MELANIE WARD profiles the abolitionist, social reformer and activist who fought for the rights of women, and championed Belfast’s poor throughout a long life that encompassed the most turbulent years of Irish history.

Born in Belfast on 8 July, 1770, Mary Ann McCracken spent her life campaigning for the rights of women and children, the abolition of slavery and the revival of Irish music, language and culture.

Mary Ann was one of six children born to Captain John McCracken, a devout Presbyterian of Scots descent, and his wife Ann Joy. They were a wealthy family – Mary Ann’s father was a ship owner who was also a partner in Belfast’s first cotton mill, while her mother descended from a French Hugenot family who had made a fortune through the linen industry and founded the Belfast Newsletter.

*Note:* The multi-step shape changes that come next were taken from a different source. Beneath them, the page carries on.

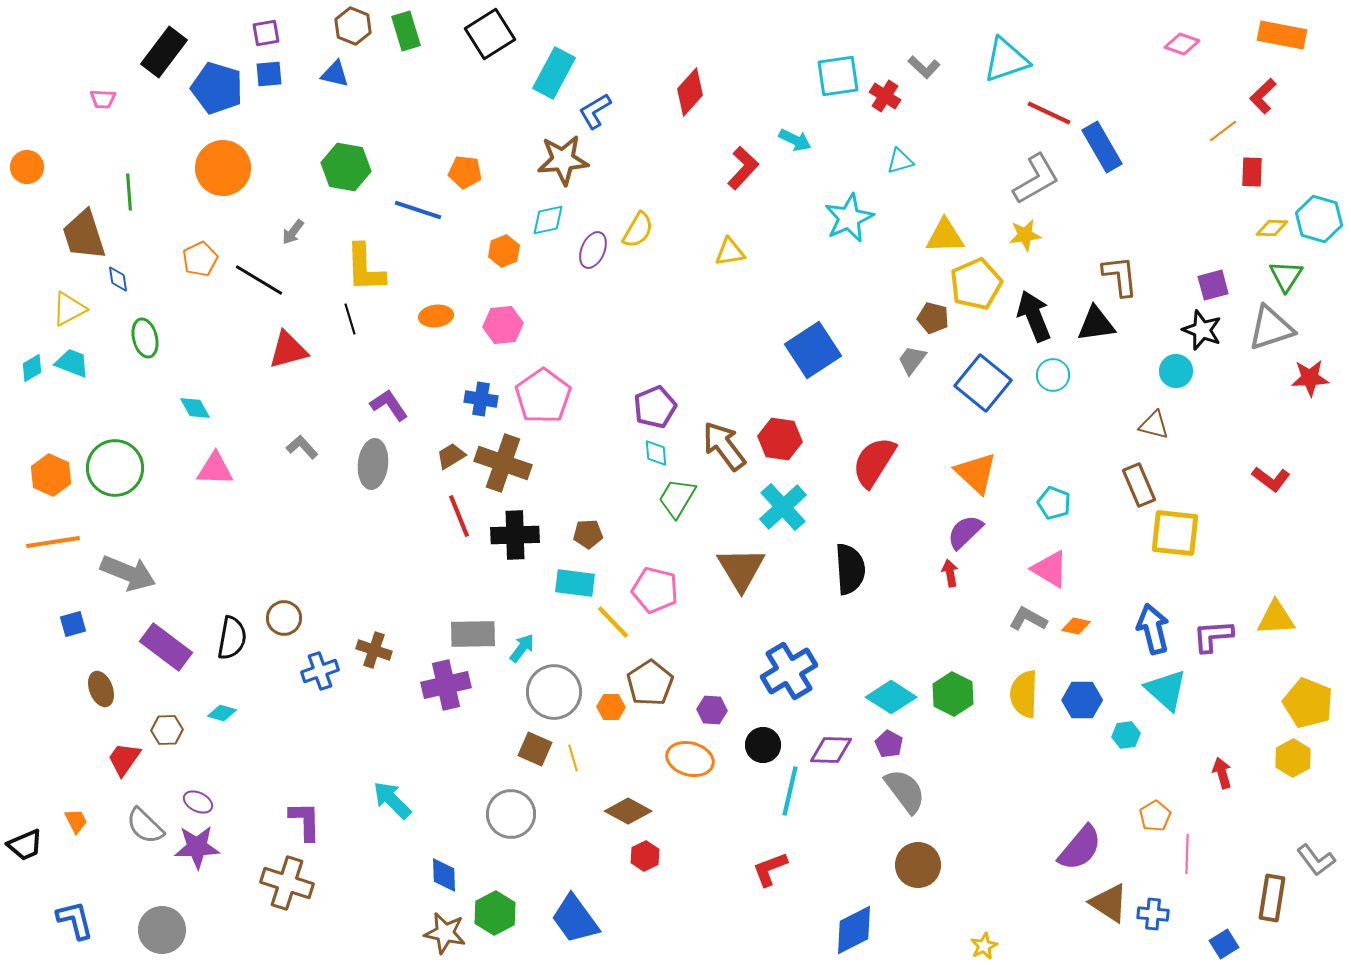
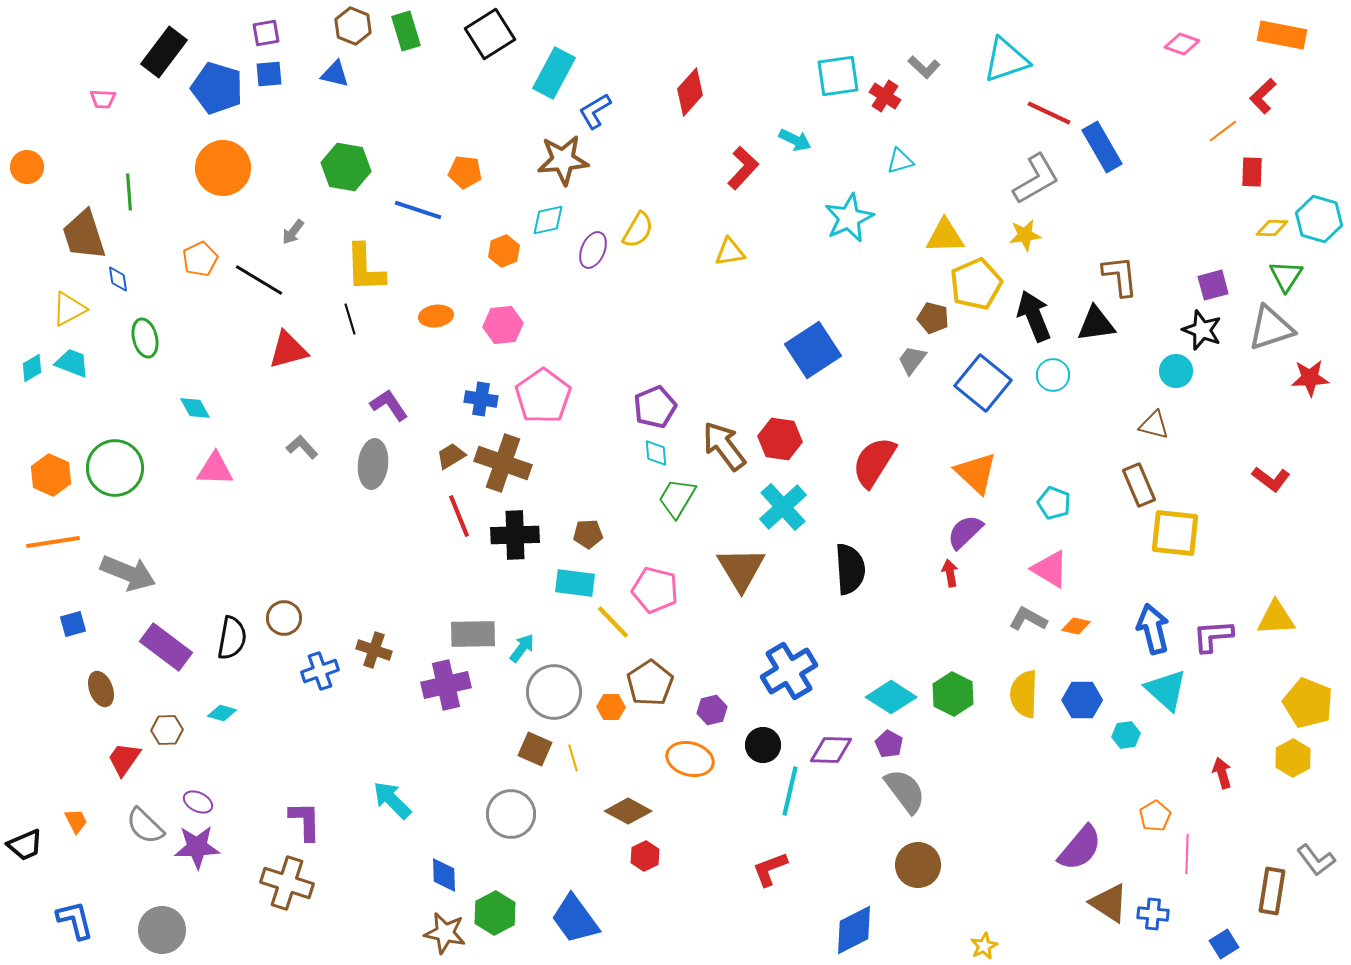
purple hexagon at (712, 710): rotated 16 degrees counterclockwise
brown rectangle at (1272, 898): moved 7 px up
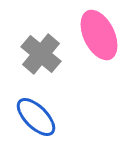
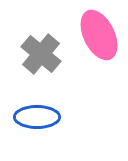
blue ellipse: moved 1 px right; rotated 45 degrees counterclockwise
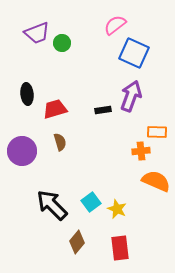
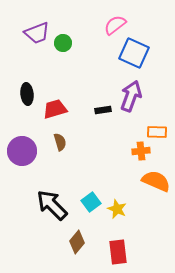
green circle: moved 1 px right
red rectangle: moved 2 px left, 4 px down
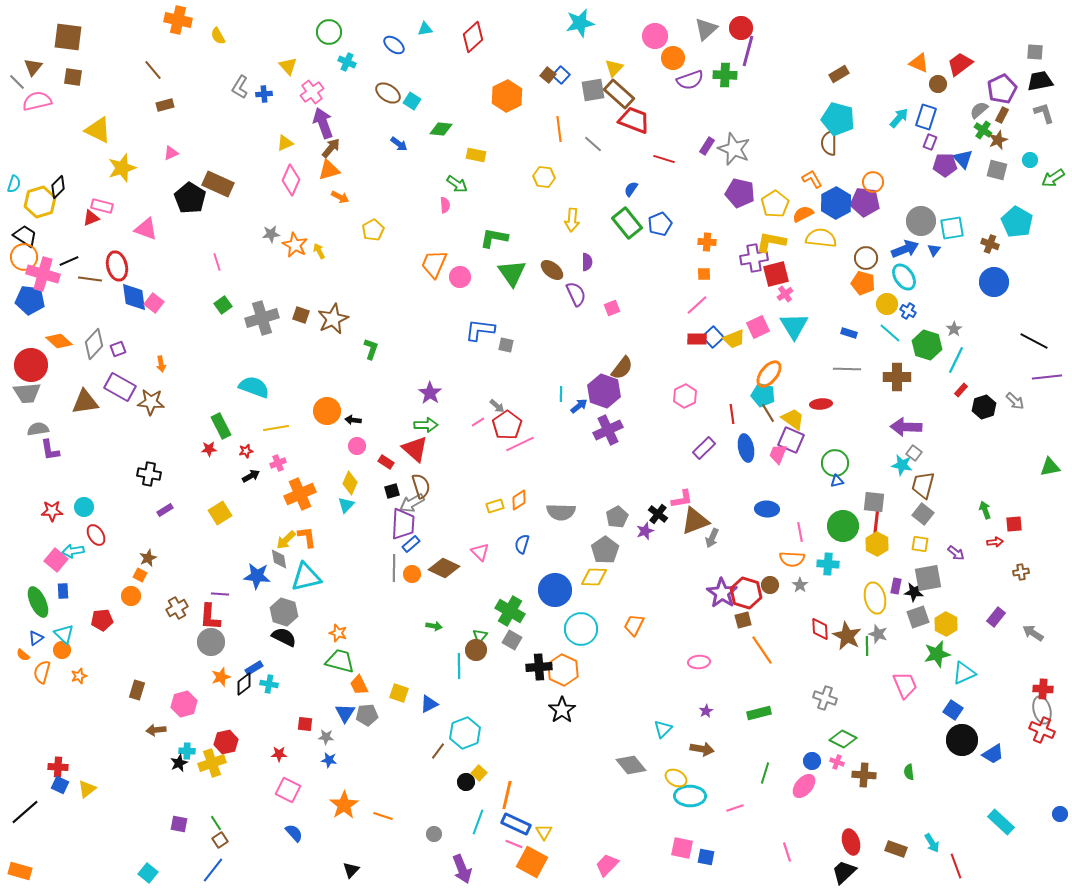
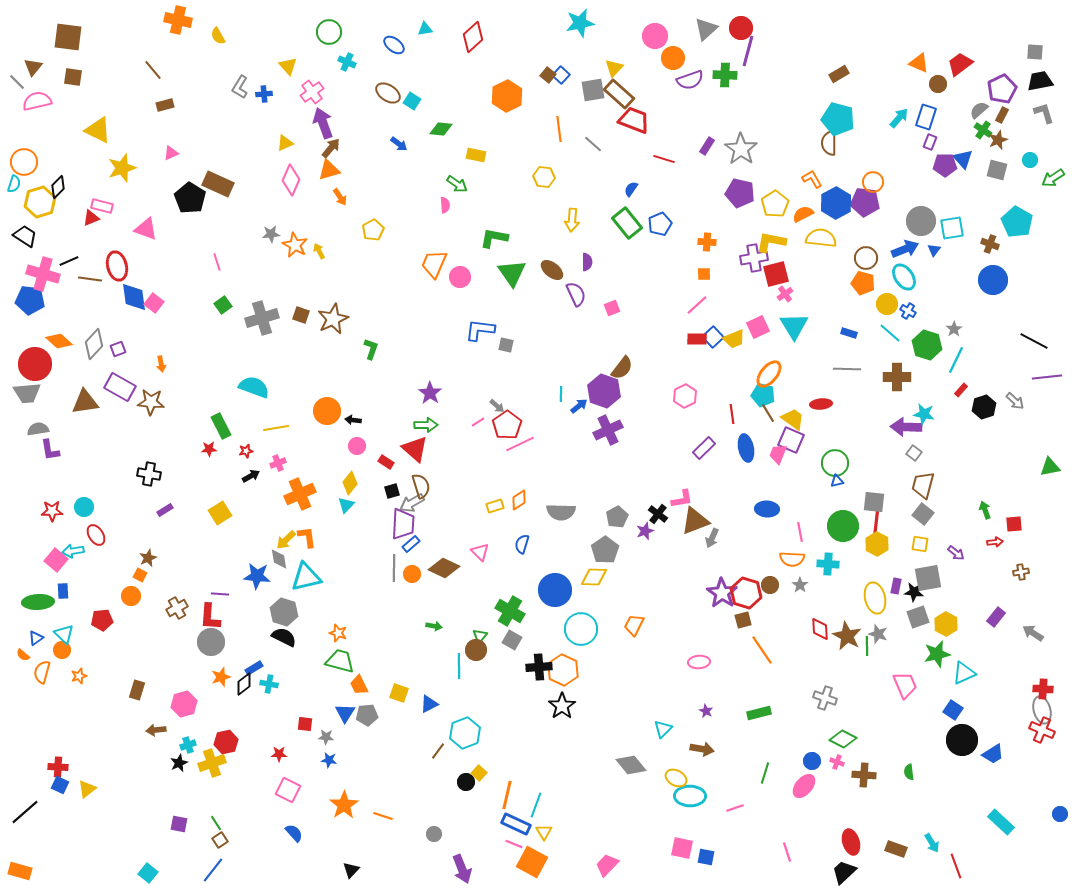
gray star at (734, 149): moved 7 px right; rotated 12 degrees clockwise
orange arrow at (340, 197): rotated 30 degrees clockwise
orange circle at (24, 257): moved 95 px up
blue circle at (994, 282): moved 1 px left, 2 px up
red circle at (31, 365): moved 4 px right, 1 px up
cyan star at (902, 465): moved 22 px right, 51 px up
yellow diamond at (350, 483): rotated 15 degrees clockwise
green ellipse at (38, 602): rotated 68 degrees counterclockwise
black star at (562, 710): moved 4 px up
purple star at (706, 711): rotated 16 degrees counterclockwise
cyan cross at (187, 751): moved 1 px right, 6 px up; rotated 21 degrees counterclockwise
cyan line at (478, 822): moved 58 px right, 17 px up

As Presbyterians, the Joy McCracken family suffered the same civil and political restrictions imposed on the Catholic majority and in the 1780s, along with other Presbyterians, they began lobbying for reform. In the 1790’s, Mary Ann’s three brothers joined the United Irishmen in the hope of ending English rule in Ireland and creating a free and just society for ‘Protestant, Catholic and Dissenter’.

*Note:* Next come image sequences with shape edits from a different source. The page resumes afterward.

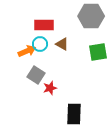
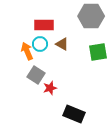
orange arrow: rotated 90 degrees counterclockwise
black rectangle: rotated 70 degrees counterclockwise
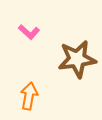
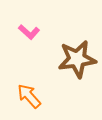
orange arrow: rotated 52 degrees counterclockwise
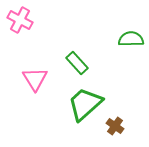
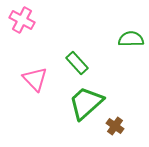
pink cross: moved 2 px right
pink triangle: rotated 12 degrees counterclockwise
green trapezoid: moved 1 px right, 1 px up
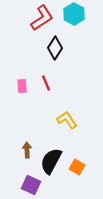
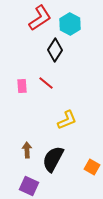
cyan hexagon: moved 4 px left, 10 px down
red L-shape: moved 2 px left
black diamond: moved 2 px down
red line: rotated 28 degrees counterclockwise
yellow L-shape: rotated 100 degrees clockwise
black semicircle: moved 2 px right, 2 px up
orange square: moved 15 px right
purple square: moved 2 px left, 1 px down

Henry Joy and William McCracken were imprisoned in Kilmainham jail in 1797 for their political activities. Following their release later that year they took an active role in the 1798 rebellion and when it failed Mary tried to arrange for Henry Joy to escape to America.

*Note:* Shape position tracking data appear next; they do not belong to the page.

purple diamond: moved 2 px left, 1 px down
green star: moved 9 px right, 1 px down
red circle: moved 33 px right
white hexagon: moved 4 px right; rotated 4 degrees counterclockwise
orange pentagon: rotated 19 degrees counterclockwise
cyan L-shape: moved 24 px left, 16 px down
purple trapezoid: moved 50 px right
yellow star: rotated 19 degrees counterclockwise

He was arrested boarding the ship, tried and sentenced to death. Mary attended his trial and walked with him to the place of execution in Belfast High Street, only leaving at his request.

After Henry’s execution, Mary Ann took on responsibility for his illegitimate daughter Maria, adopting her and raising her until her marriage; as an old woman Mary Ann was to live with her niece and family.
From the 1790s Mary Ann and her sister Margaret ran a business manufacturing and selling linens. Originally employing home workers, the business was so successful that by the early nineteenth century it had moved to factory production and the McCracken sisters gained a reputation for being benevolent employers, refusing to cut costs by cutting wages. The economic collapse of 1815 resulted in the closure of the business.

Mary Ann continued to support the revolutionary cause. In 1803 she helped the United Irishman Thomas Russell escape to Dublin after he had tried – and failed – to win Northern support for Robert Emmett’s uprising. 

Following his capture, she paid for his trial defence and, after his execution, his headstone.